LA NAZIONE di Firenze
LA REPUBBLICA (red. Firenze)
IL GIORNALE DELLA TOSCANA
IL MESSAGGERO di Roma
IL CORRIERE di Siena
IL CORRIERE di Firenze
IL GAZZETTINO di Udine
IL RESTO DEL CARLINO di Bologna
IL CORRIERE di Arezzo
IL CORRIERE DELL'UMBRIA di Perugia
IL TEMPO di Roma
IL MATTINO
IL CORRIERE ADRIATICO (Ancona)
LA GAZZETTA DEL MEZZOGIORNO
(Taranto)

Riportiamo alcuni estratti:


IL TEMPO di Roma

"Il trovatore" sulle scene.

"..Leonora, il cui ruolo drammatico è impervio di difficoltà belcantistiche sino alla fine, aveva la voce dal timbro un pò stridulo ma ottimamente impostata di Galia Gortcheva: le infuocate passioni del trovatore Manrico spumeggiavano nella voce veramente "verdiana" del bulgaro Boiko Zvetanov, che ha affrontato d'impeto il temuto "do" di petto nell'aria "di quella pira" scatenando gli applausi di rito. Molto atteso era anche il baritono coreano Leo An che Zubin Metha ha voluto per un "Rigoletto" a firenze: statico in scena ha compensato tutto con la voce tonante, calda e vellutata. Ed eccoci alla zingara Azucena che nella elastica e corposa voce del mezzosoprano Marilena Montuoso (nel ruolo anche all'opera di Parma) ha trovato un interprete intensa e pensosa. Da non trascurare Ferrando, incarnato da Cesare Lana con voce, temperamento e virtù scenica di tutto rilievo. Le parti concertate, i graziosi terzetti e quartetti mantenevano sempre una proporzione fra voci e orchestra, serbando alla concatenazione degli eventi una superiore armonia, raccolta dal pubblico e approvata a lungo con grande entusiasmo.

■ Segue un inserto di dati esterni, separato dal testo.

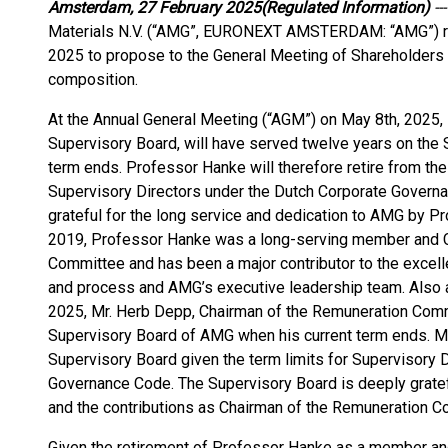
Amsterdam, 27 February 2025
(Regulated Information)
---
Materials N.V. (“AMG”, EURONEXT AMSTERDAM: “AMG”) res
2025 to propose to the General Meeting of Shareholders 
composition.
At the Annual General Meeting (“AGM”) on May 8th, 2025,
Supervisory Board, will have served twelve years on the
term ends. Professor Hanke will therefore retire from the
Supervisory Directors under the Dutch Corporate Govern
grateful for the long service and dedication to AMG by 
2019, Professor Hanke was a long-serving member and 
Committee and has been a major contributor to the excel
and process and AMG’s executive leadership team. Also a
2025, Mr. Herb Depp, Chairman of the Remuneration Commi
Supervisory Board of AMG when his current term ends. Mr.
Supervisory Board given the term limits for Supervisory 
Governance Code. The Supervisory Board is deeply gratef
and the contributions as Chairman of the Remuneration C
Given the retirement of Professor Hanke as a member and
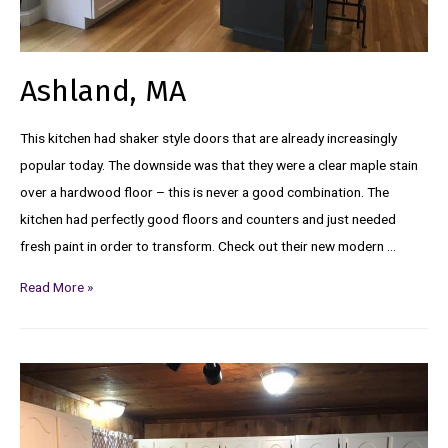
Ashland, MA
This kitchen had shaker style doors that are already increasingly
popular today. The downside was that they were a clear maple stain
over a hardwood floor – this is never a good combination. The
kitchen had perfectly good floors and counters and just needed
fresh paint in order to transform. Check out their new modern …
Read More »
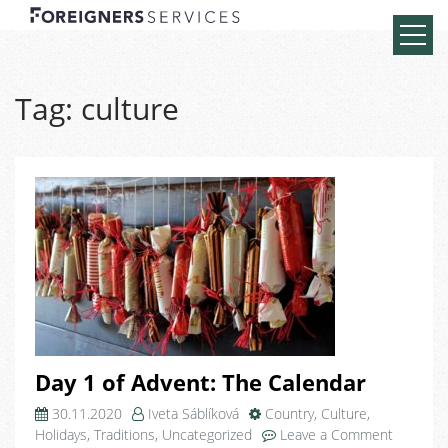
Tag:
culture
Day 1 of Advent: The Calendar
30.11.2020
Iveta Sáblíková
Country
,
Culture
,
on
Holidays
,
Traditions
,
Uncategorized
Leave a Comment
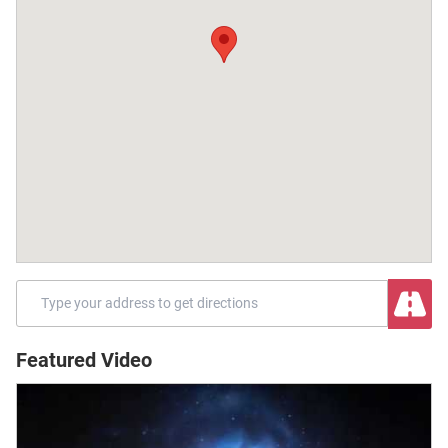
Featured Video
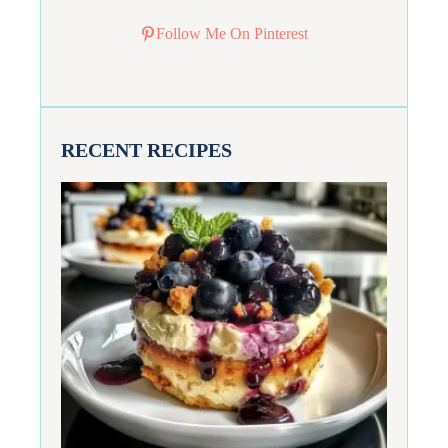
Follow Me On Pinterest
RECENT RECIPES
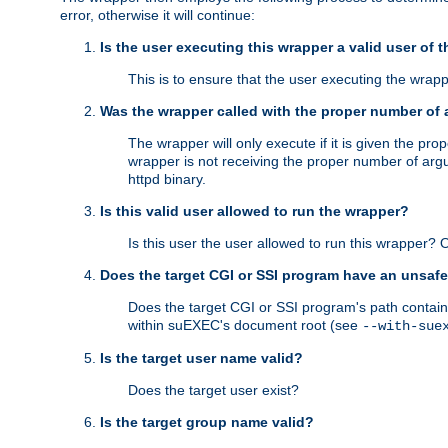
error, otherwise it will continue:
Is the user executing this wrapper a valid user of 
This is to ensure that the user executing the wrappe
Was the wrapper called with the proper number of
The wrapper will only execute if it is given the 
wrapper is not receiving the proper number of arg
httpd binary.
Is this valid user allowed to run the wrapper?
Is this user the user allowed to run this wrapper?
Does the target CGI or SSI program have an unsafe
Does the target CGI or SSI program's path contain 
within suEXEC's document root (see
--with-sue
Is the target user name valid?
Does the target user exist?
Is the target group name valid?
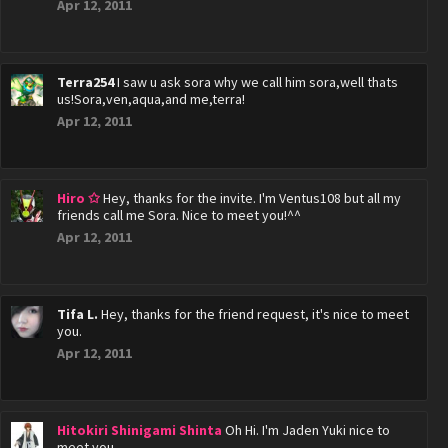
Apr 12, 2011
Terra254
I saw u ask sora why we call him sora,well thats
us!Sora,ven,aqua,and me,terra!
Apr 12, 2011
Hiro ✩
Hey, thanks for the invite. I'm Ventus108 but all my
friends call me Sora. Nice to meet you!^^
Apr 12, 2011
Tifa L.
Hey, thanks for the friend request, it's nice to meet
you.
Apr 12, 2011
Hitokiri Shinigami Shinta
Oh Hi. I'm Jaden Yuki nice to
meet you.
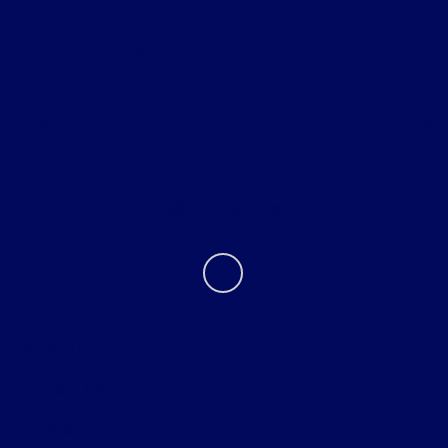
Helpful Links
About
Contact Us
Privacy Policy
Contact Us
Sitemap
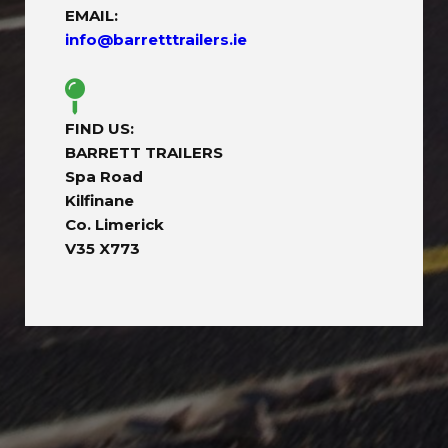
EMAIL:
info@barretttrailers.ie
FIND US:
BARRETT TRAILERS
Spa Road
Kilfinane
Co. Limerick
V35 X773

Paola Pariset, Roma, 21 agosto 2005



IL CORRIERE di Siena
Grande successo per la "prima" della stagione lirica.
L'ELISIR D'AMORE, UNA MAGIA TRA LE TORRI DI SAN GIMIGNANO

Serata magica quella che ha visto l'avvio della 69esima stagione lirica di San Gimignano con la recita de "L'Elisir d'Amore" di Donzetti. Un pubblico che si è lasciato trascinare dall'entusiasmo e dalla bravura degli interpreti, che non ha risparmiato gli applausi e ha voluto e ottenuto il bis nel momento topico dell'opera... Vittorio Grigolo è stato il vero mattatore della serata, dimostrando di possedere una bella voce, presenza scenica notevole, uno spiccato senso del funzionamento della macchina teatrale.... Ottima l'orchestra della I.K.O....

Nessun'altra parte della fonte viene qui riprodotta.